I had been having fish for many years but I also have a taste for chicken which was extremely rare in our family due to religious reasons. In Hunduism, generally we are forbidden to have beef and pork. The rule regarding our family was that you could not cook chicken in the house but it could be cooked and brought from outside. Personally it never made any sense to me. Hence mutton was the main source of meat in the family. I had the rare taste of chicken once in a while when I went to my aunt’s house or to a restaurant. This separation from chicken made me rebellious towards mutton which I had been eating since birth. The fact that chicken was rare it made it more enticing to my taste buds. That did not mean that the mutton was not good. In truth it was the best mutton I had ever tasted in my life. All that stopped after the passing of my grandmother.


When we moved to Dubai in 2001 I experienced more changes in food habits. It spelled the end for me and mutton. The reason for this maybe because no one else could cook mutton as well as my grandmother. But it was a kind of freedom. In Dubai I could eat all the chicken I wanted because there were no such restrictions. The number of food options dropped in the house. At the same time the amount of fish cooked in the house also dropped considerably. This was to my father’s dislike. He preferred fish and mutton over chicken. This is one reason why my father is always criticizing people if the food is not good. Whenever we went to the house of a Bengali family in Dubai my father would compare their cooking to the cooking of my grandmother which could have been considered as harsh and unfair because honestly my grandmother was a maestro in cooking Bengali food.

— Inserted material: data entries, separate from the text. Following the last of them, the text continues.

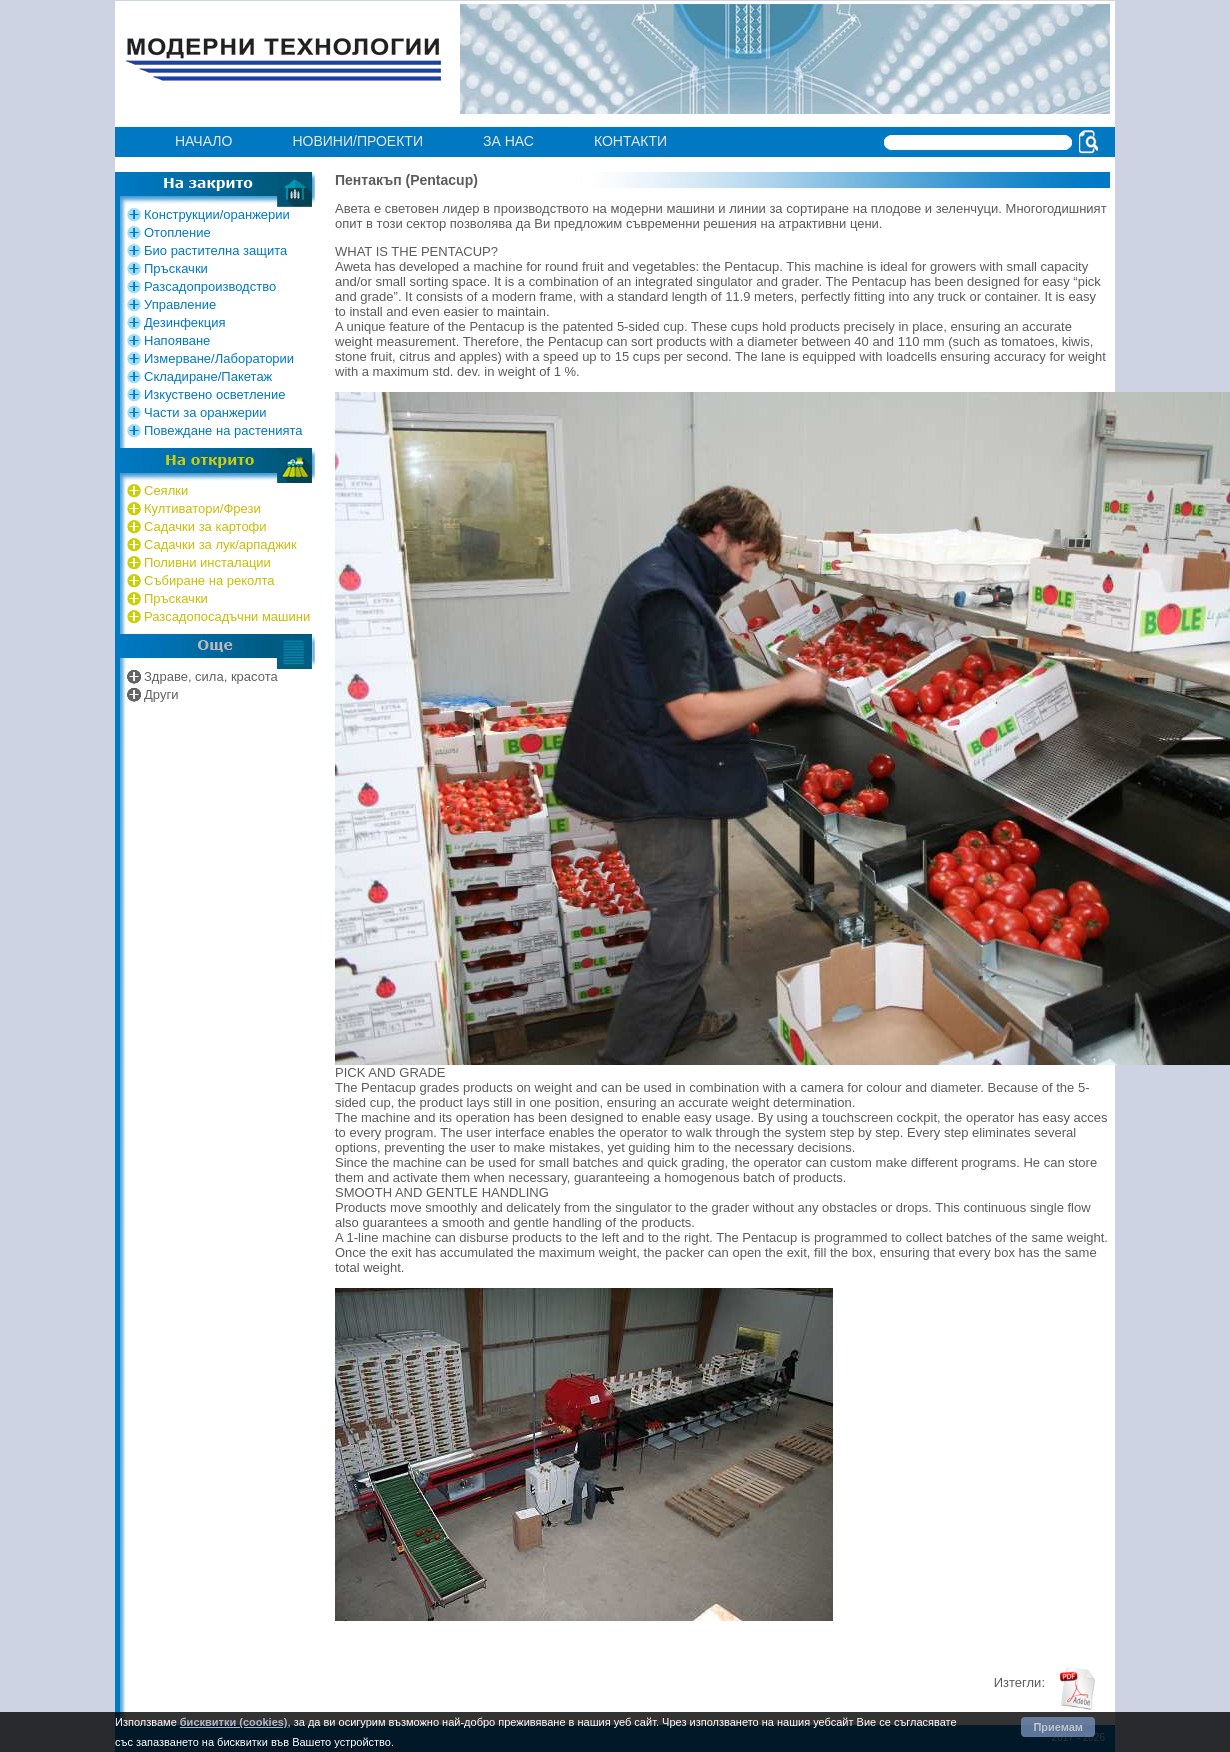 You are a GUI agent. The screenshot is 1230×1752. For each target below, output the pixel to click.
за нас (508, 141)
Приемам (1058, 1727)
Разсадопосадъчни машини (227, 616)
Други (161, 694)
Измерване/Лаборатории (219, 358)
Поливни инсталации (207, 562)
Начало (203, 141)
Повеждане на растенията (223, 430)
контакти (630, 141)
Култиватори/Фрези (202, 508)
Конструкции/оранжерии (217, 214)
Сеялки (166, 490)
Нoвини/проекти (357, 141)
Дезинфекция (185, 322)
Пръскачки (176, 268)
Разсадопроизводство (210, 286)
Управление (180, 304)
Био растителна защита (215, 250)
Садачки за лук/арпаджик (220, 544)
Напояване (177, 340)
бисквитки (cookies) (234, 1722)
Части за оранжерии (205, 412)
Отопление (177, 232)
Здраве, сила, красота (211, 676)
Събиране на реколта (209, 580)
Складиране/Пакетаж (208, 376)
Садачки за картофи (205, 526)
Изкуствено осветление (214, 394) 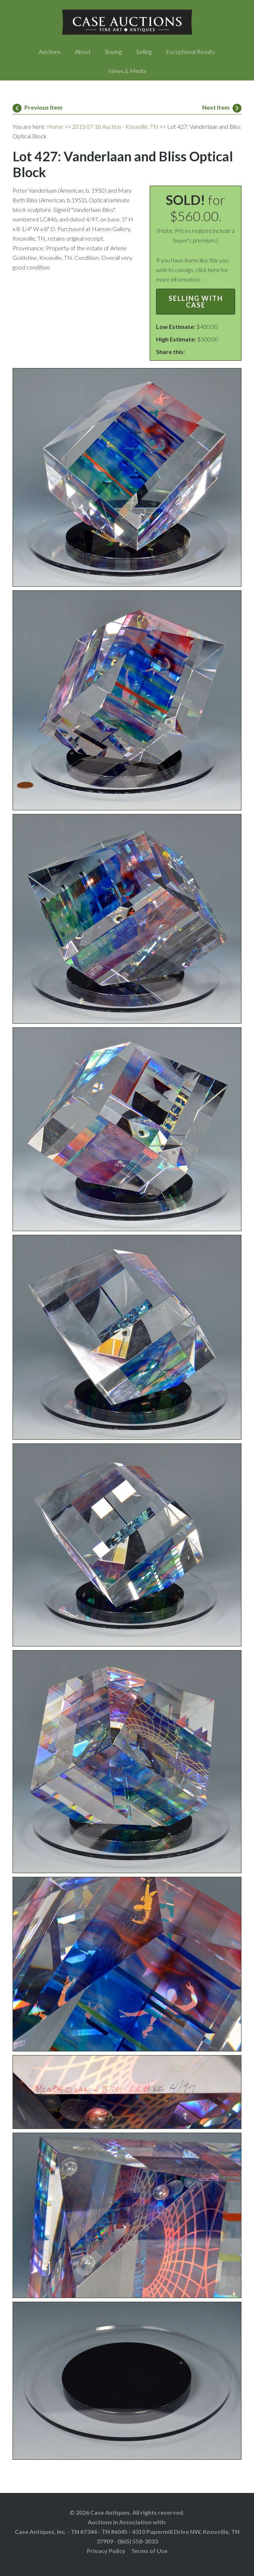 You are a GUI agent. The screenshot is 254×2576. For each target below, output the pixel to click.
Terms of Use (149, 2550)
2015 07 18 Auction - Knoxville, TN (115, 126)
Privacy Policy (106, 2550)
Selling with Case (196, 301)
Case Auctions (127, 22) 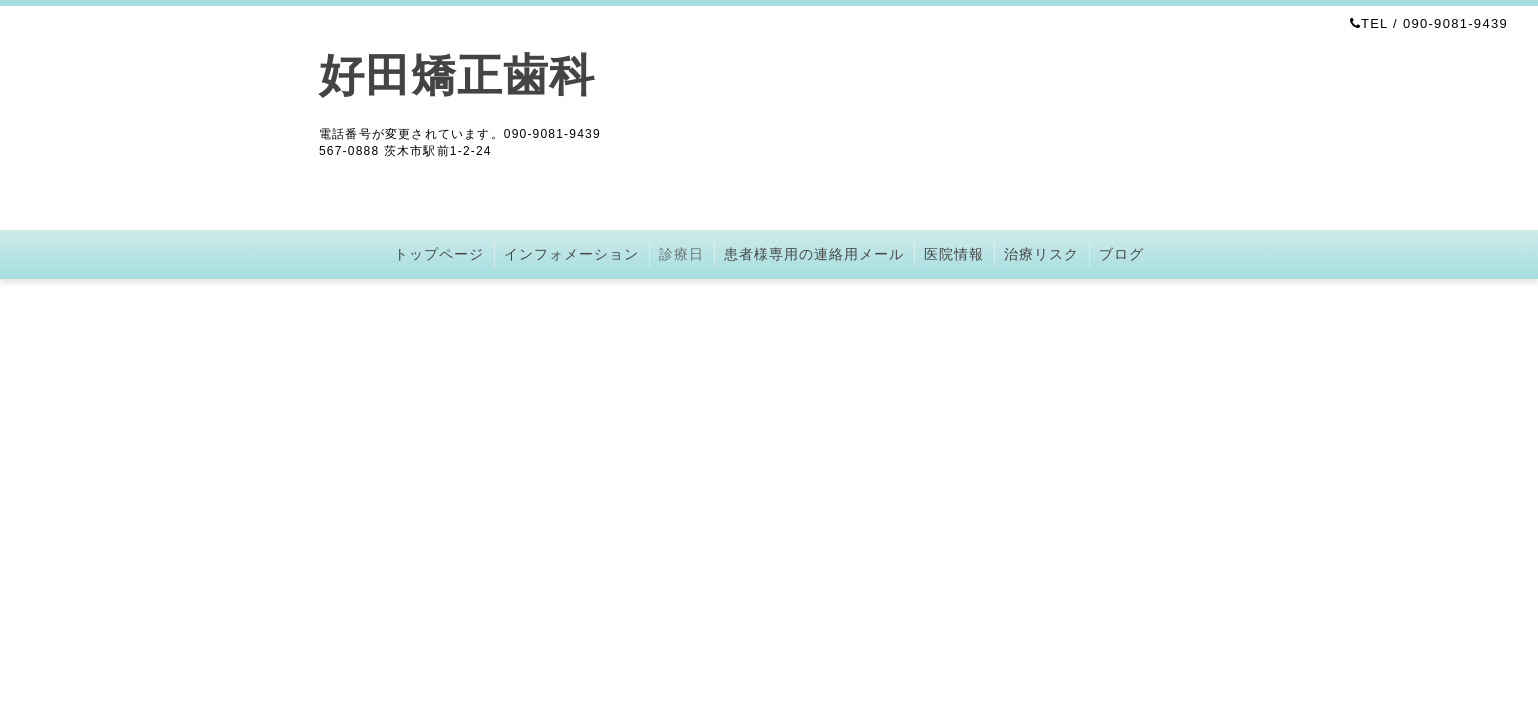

I hardly ate at home. During my school days I would drink a glass of coffee before going to school. The lunch would be served at school. It was not ideal but it would do. In the evening I would sometimes go out and eat some snack – largely the famous Arabian food called “Shawarma”. Dinner was very uncertain. Out of the seven days, four of the days there would be cooked food which included one vegetable dish, one non-vegetarian dish and rice. Two of the days we would order and one of the days I would eat out. One can argue that cooking was comparatively harder in Dubai due to lack of correct ingredients for the dishes. Another reason would be that my grandmother had at her disposal two to three assistants who would cut the vegetables, go to the market and assemble the silverware but in Dubai my mother only had one assistant and that to for four days a week. My mother is an engineer and reaches home from working earliest by seven pm so it is hard for her to prepare elaborate meals. Only in the holidays do I get a taste of proper home made food.This was the situation for me throughout my time at Dubai. At college I experienced a complete change in food. For the first time in my life I experienced complete freedom. I could eat anything I wanted and my parents did not discourage that fact. I had my first real taste of beef and pork which would come as a shock to my relatives in India if word went out.


For now I can eat anything I wish. I have tasted various types of food throughout my life and have experienced many changes to my food habits from my grandmother’s fishes to the various types of meat at college. Even though I am enjoying this relative freedom I sometimes long for those pleasant days in the nineties.